Lastly, a court recently ruled against the state’s mandated license for recreational saltwater fishing. Seven East End towns (East Hampton, Southampton, Shelter Island, Southold, Brookhaven, Oyster Bay, and Huntington) have been fighting the DEC on the grounds of the Dongan Patent, a pre-Revolutionary War document that relinquishes control of the provincial waterways to the towns themselves. These towns seem to see themselves as outside the jurisdiction of the Federal Government, who requires states provide information regarding the year’s catch. Ultimately these towns will hurt the state and fishermen themselves. If you read the article I wrote on the derby last year, you know that the money, whether it comes from the $10 license fee or from the state itself; as it is required to do so to provide the Feds with the necessary information (if the money is not taken from license fees, it will have to come from other funding sources such as hunting and freshwater fishing licenses– plus a large percentage of the saltwater fishing license fees goes back to the state’s marine fund.), will have to come from somewhere.

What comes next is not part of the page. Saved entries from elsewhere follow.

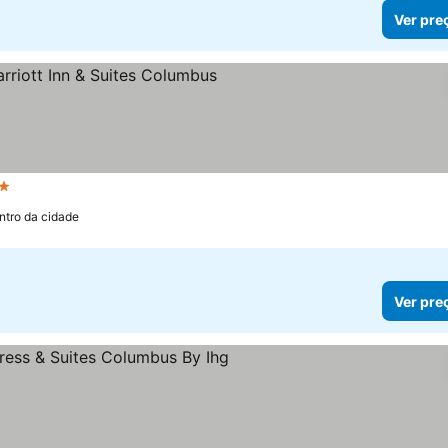
Ver pre
strelas
ntro da cidade
Ver pre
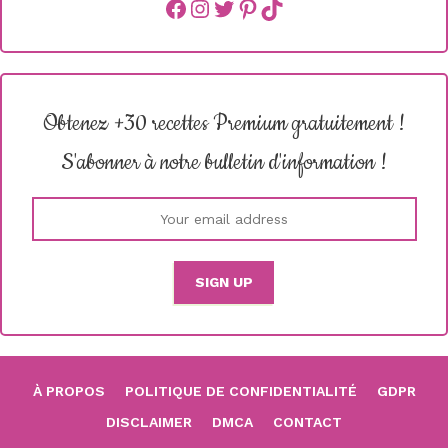
Facebook
instagram
Twitter
Pinterest
TikTok
Obtenez +30 recettes Premium gratuitement !
S'abonner à notre bulletin d'information !
À PROPOS
POLITIQUE DE CONFIDENTIALITÉ
GDPR
DISCLAIMER
DMCA
CONTACT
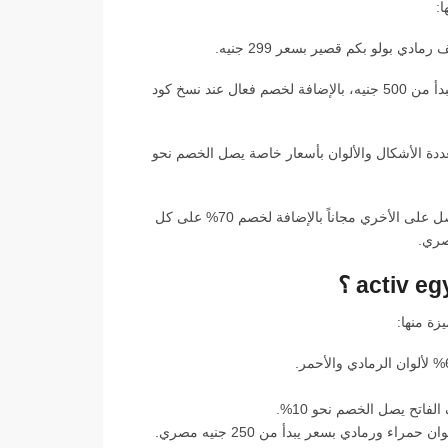
يوفر متجر اكتيف بدل رياضية مقاومة للمياه بألوان سوداء بأسعار تبدأ من 500 جنيه، بالإضافة لخصم فعال عند نسخ كود
ة الأشكال والألوان بأسعار خاصة يصل الخصم نحو
عروض اكتيف 2026 الجمعة الصفراء متنوعة اشتري قطعة وستحصل على الأخري مجاناً بالإضافة لخصم 70% على كل
زة منها:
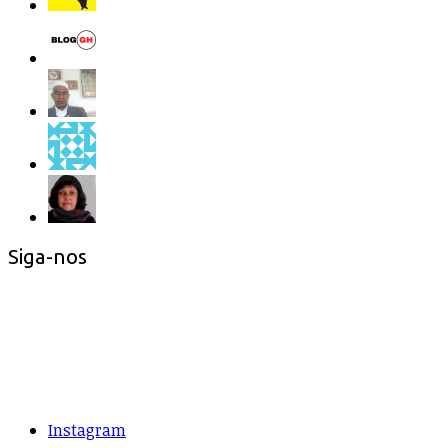
Siga-nos
Instagram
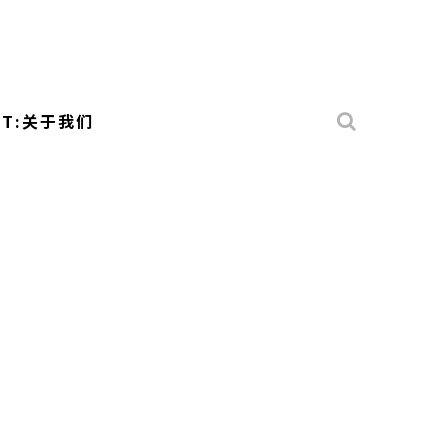
UT:关于我们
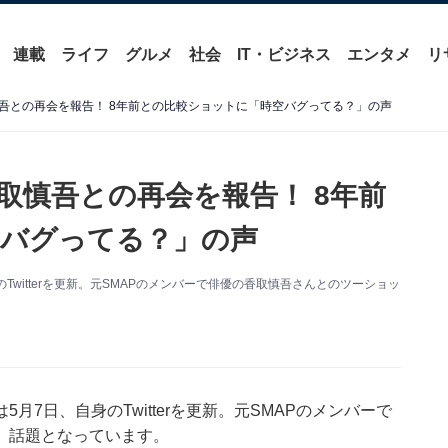
連載
ライフ
グルメ
社会
IT・ビジネス
エンタメ
リ
吾との再会を報告！ 8年前との比較ショットに「時空バグってる？」の声
取慎吾との再会を報告！ 8年前
バグってる？」の声
witterを更新。元SMAPのメンバーで俳優の香取慎吾さんとのツーショッ
7日、自身のTwitterを更新。元SMAPのメンバーで
、話題となっています。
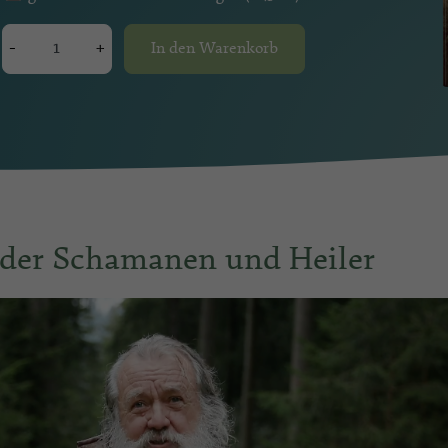
-
+
In den Warenkorb
r der Schamanen und Heiler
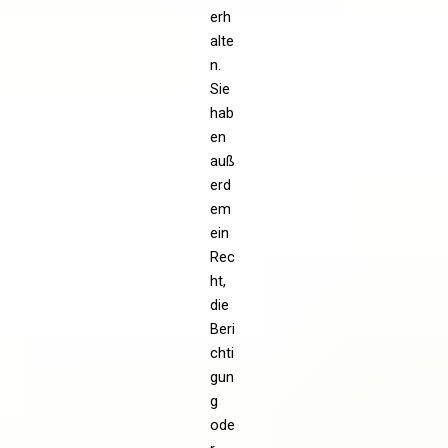
erh
alte
n.
Sie
hab
en
auß
erd
em
ein
Rec
ht,
die
Beri
chti
gun
g
ode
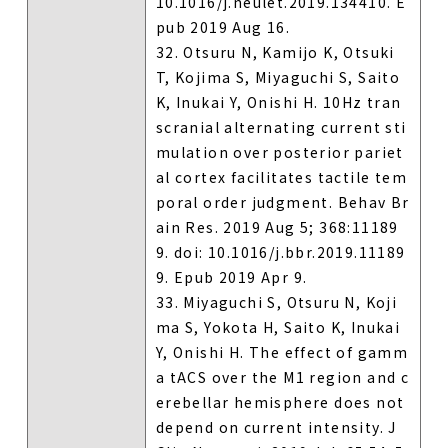
10.1016/j.neulet.2019.134410. E
pub 2019 Aug 16.
32. Otsuru N, Kamijo K, Otsuki
T, Kojima S, Miyaguchi S, Saito
K, Inukai Y, Onishi H. 10Hz tran
scranial alternating current sti
mulation over posterior pariet
al cortex facilitates tactile tem
poral order judgment. Behav Br
ain Res. 2019 Aug 5; 368:11189
9. doi: 10.1016/j.bbr.2019.11189
9. Epub 2019 Apr 9.
33. Miyaguchi S, Otsuru N, Koji
ma S, Yokota H, Saito K, Inukai
Y, Onishi H. The effect of gamm
a tACS over the M1 region and c
erebellar hemisphere does not
depend on current intensity. J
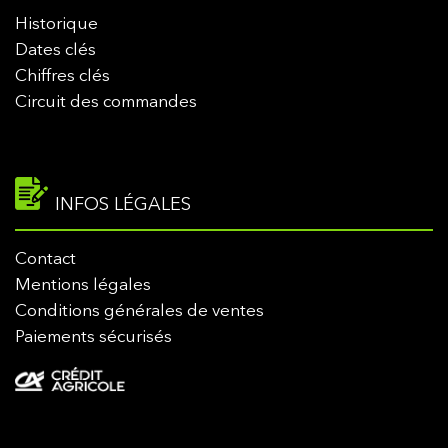
Historique
Dates clés
Chiffres clés
Circuit des commandes
INFOS LÉGALES
Contact
Mentions légales
Conditions générales de ventes
Paiements sécurisés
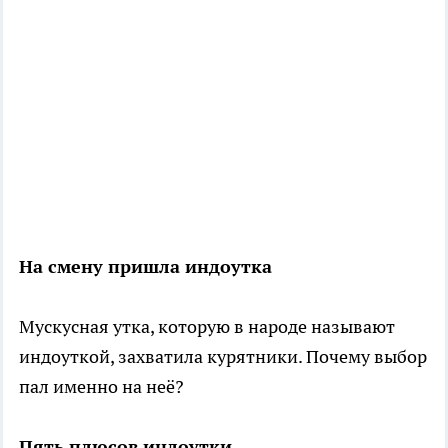
На смену пришла индоутка
Мускусная утка, которую в народе называют
индоуткой, захватила курятники. Почему выбор
пал именно на неё?
Пять плюсов индоутки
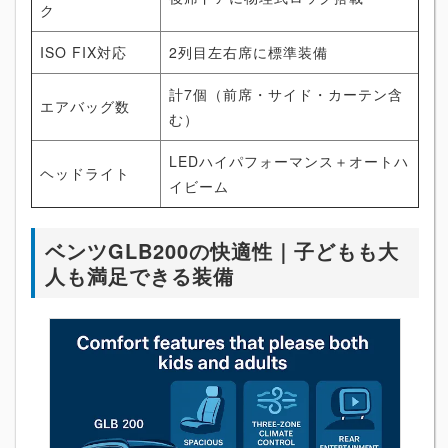
ク
ISO FIX対応
2列目左右席に標準装備
計7個（前席・サイド・カーテン含
エアバッグ数
む）
LEDハイパフォーマンス＋オートハ
ヘッドライト
イビーム
ベンツGLB200の快適性｜子どもも大
人も満足できる装備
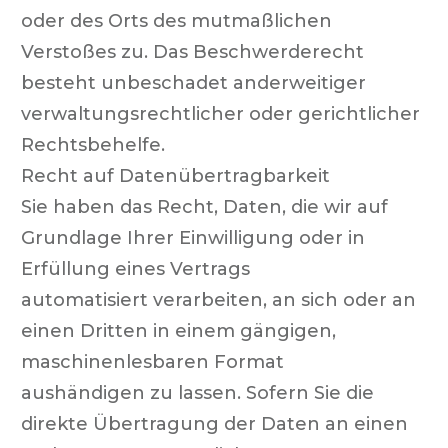
oder des Orts des mutmaßlichen
Verstoßes zu. Das Beschwerderecht
besteht unbeschadet anderweitiger
verwaltungsrechtlicher oder gerichtlicher
Rechtsbehelfe.
Recht auf Datenübertragbarkeit
Sie haben das Recht, Daten, die wir auf
Grundlage Ihrer Einwilligung oder in
Erfüllung eines Vertrags
automatisiert verarbeiten, an sich oder an
einen Dritten in einem gängigen,
maschinenlesbaren Format
aushändigen zu lassen. Sofern Sie die
direkte Übertragung der Daten an einen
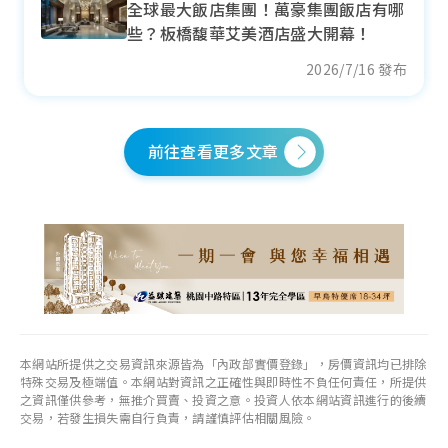
全球最大飯店集團！萬豪集團飯店有哪
- 4.03%
些？板橋馥華艾美酒店盛大開幕！
各季房價趨勢
2026/7/16 發布
前往查看更多文章
五結鄉
近一年成交單價
34.97
萬元/坪
- 0.81%
各季房價趨勢
本網站所提供之交易資訊來源皆為「內政部實價登錄」，房價資訊均已排除
特殊交易及極端值。本網站對資訊之正確性與即時性不負任何責任，所提供
之資訊僅供參考，無推介買賣、投資之意。投資人依本網站資訊進行的後續
交易，若發生損失需自行負責，請謹慎評估相關風險。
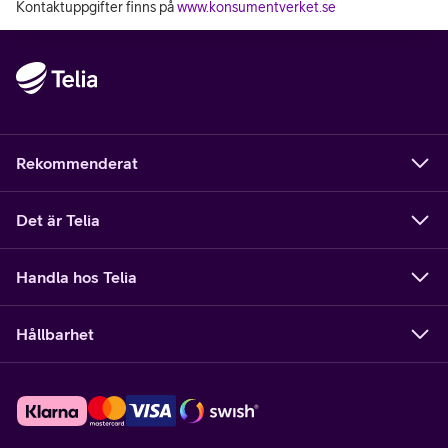
Kontaktuppgifter finns på
www.konsumentverket.se
Rekommenderat
Det är Telia
Handla hos Telia
Hållbarhet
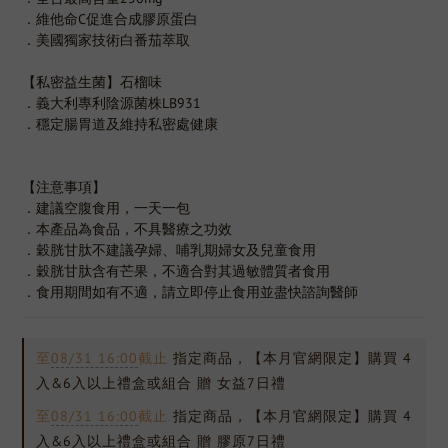
．維他命C促進合成膠原蛋白
．美國獨家技術白番茄萃取
【私密益生菌】石榴味
．義大利專利陰源菌株LB931
．穩定腸胃道及維持私密處健康
【注意事項】
．建議空腹食用，一天一包
．本產品為食品，不具醫療之功效
．穀胱甘肽不建議孕婦、哺乳期婦女及兒童食用
．穀胱甘肽含有芒果，不適合對其過敏體質者食用
．食用期間如有不適，請立即停止食用並盡快諮詢醫師
至
08/31 16:00
截止
指定商品，【本月官網限定】購買 4
入&6入以上禮盒或組合 贈 女益7日禮
至
08/31 16:00
截止
指定商品，【本月官網限定】購買 4
入&6入以上禮盒或組合 贈 膠原7日禮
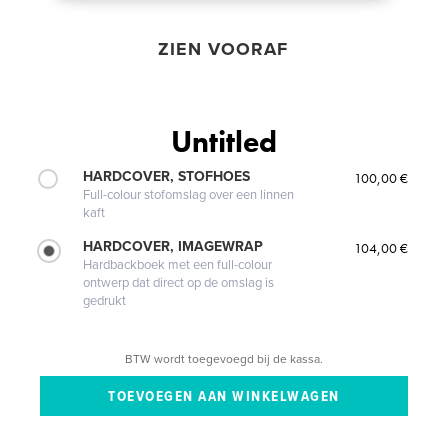
ZIEN VOORAF
Untitled
HARDCOVER, STOFHOES
100,00 €
Full-colour stofomslag over een linnen
kaft
HARDCOVER, IMAGEWRAP
104,00 €
Hardbackboek met een full-colour
ontwerp dat direct op de omslag is
gedrukt
BTW wordt toegevoegd bij de kassa.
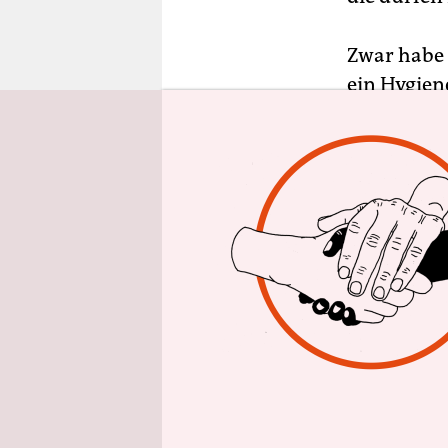
epaper login
Zwar habe 
ein Hygiene
Wirtschafte
aufgrund d
aber für e
Behörden k
Prostituti
wir wollen 
„Damit die
Plätze wegn
Herbertstr
in denen n
hinter Fen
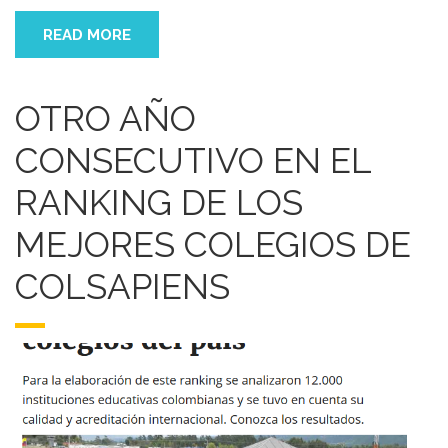
READ MORE
OTRO AÑO
CONSECUTIVO EN EL
RANKING DE LOS
MEJORES COLEGIOS DE
COLSAPIENS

In other words, we can hail the courts for waiving our license fees, but we’re still going to pay, either through tax or through other channels. Personally, I feel a $10/year fee is worth going back to the state’s marine fund, as well as covering the costs toward providing Federal information regarding the fishery, versus the state fronting the cost themselves, with zero money going back to the marine fund. It’s up to you, really. If the state can’t uphold the license in the East End towns, then technically they cannot enforce it anywhere. But what do you want: individual freedoms to the detriment of the overall fishery, or a nominal fee that could really help the state of fishery and marine life in our area? For as much belly-aching as there was last year about the license implementation (i.e. paranoia about the government tracking you, calling saltwater fishing a privilege because you now have to pay a fee, and general feelings of betrayal that the Federal government was infringing on individual rights), most guys on the water have seen the logic behind the state license system. I’m one of them.

Also it’s important to note that while the state cannot now mandate a fee to individuals due to the court ruling, that does not mean the Feds can’t require a fee of their own. So either way we end up paying (in this case, the Feds would require a fee between $15 and $35, which is already more than one has to pay the state for a yearly license, plus none of that money goes to the state marine fund.). Honestly ask yourself whether you’d rather give money to the Federal government with no benefit locally or give a small fee to the state that will actually do some good to the local fishery. It should be a no brainer. The East End towns, for all their clamoring of individual rights, have it backward.

What’s behind the fight for Pre-Revolutionary War rights, sovereignty from the state, is probably money. Well, probably is a mild term. It’s not a far stretch of the imagination to see the towns regulating themselves, i.e. want to fish in Southampton? Buy a Southampton permit. Want to fish in Oyster Bay? Buy an Oyster Bay permit. Is that what you really want?